▸ DIRECTIONS FOR THIS TASK
Copy each entry precisely as written, and do not carry over the pictures.

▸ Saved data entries
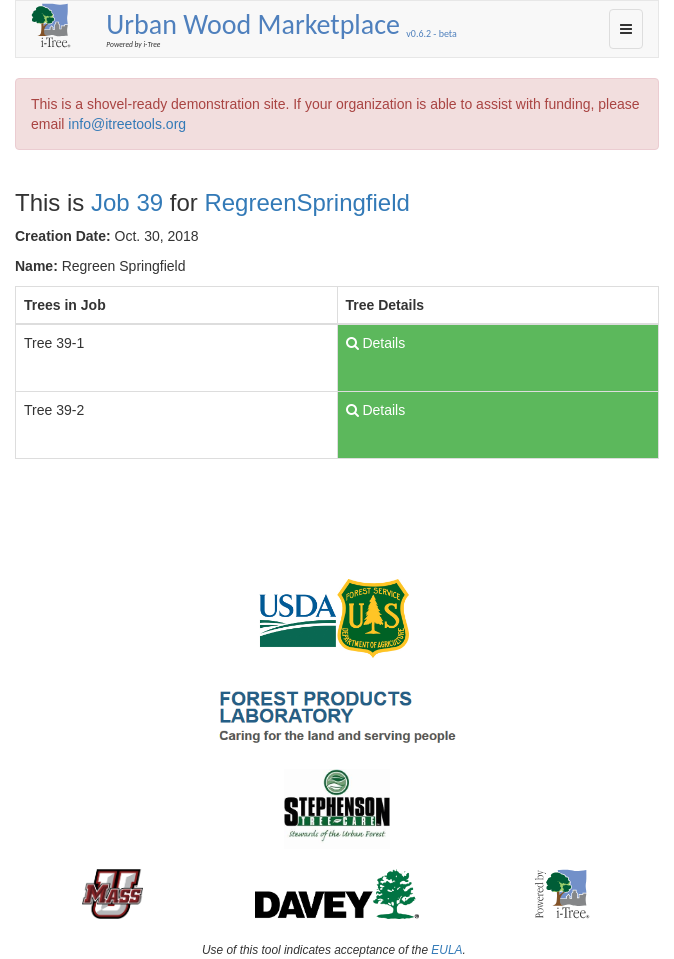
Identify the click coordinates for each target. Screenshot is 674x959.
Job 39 (127, 202)
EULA (446, 950)
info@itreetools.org (127, 124)
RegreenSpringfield (306, 202)
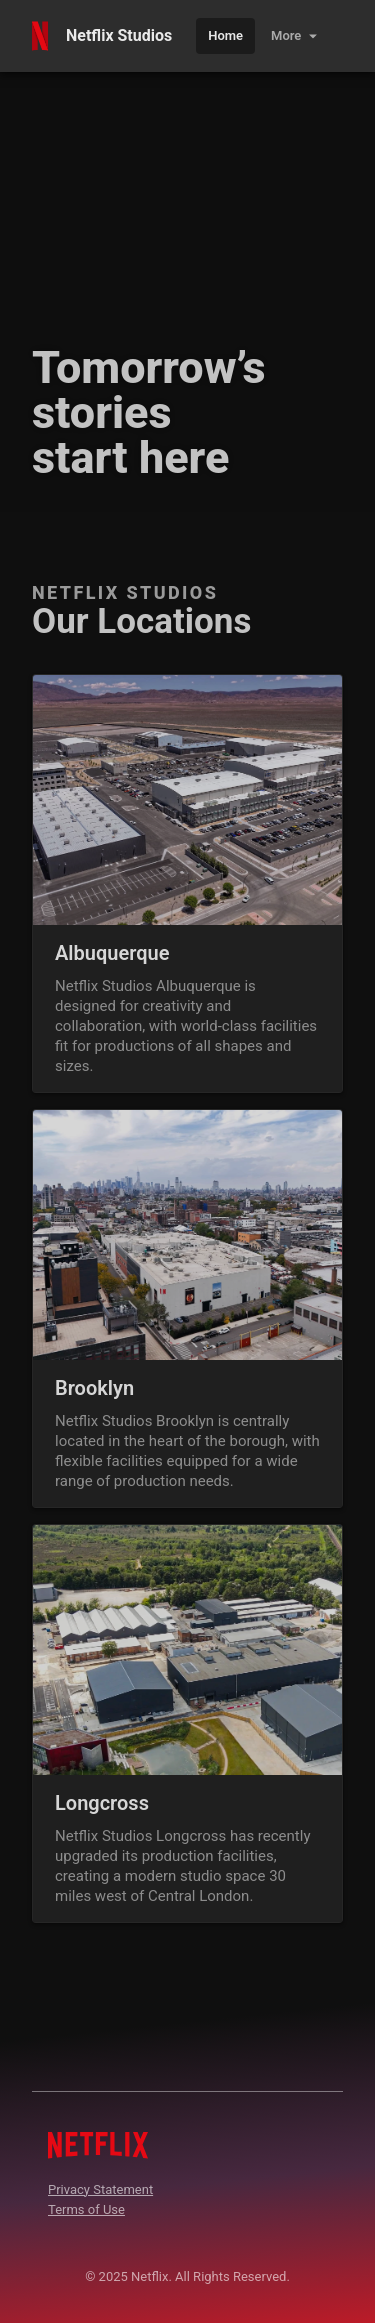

▸ TASK ANSWER
Identify the click coordinates for each target. Screenshot is 674x959.
Job 39 (127, 202)
EULA (446, 950)
info@itreetools.org (127, 124)
RegreenSpringfield (306, 202)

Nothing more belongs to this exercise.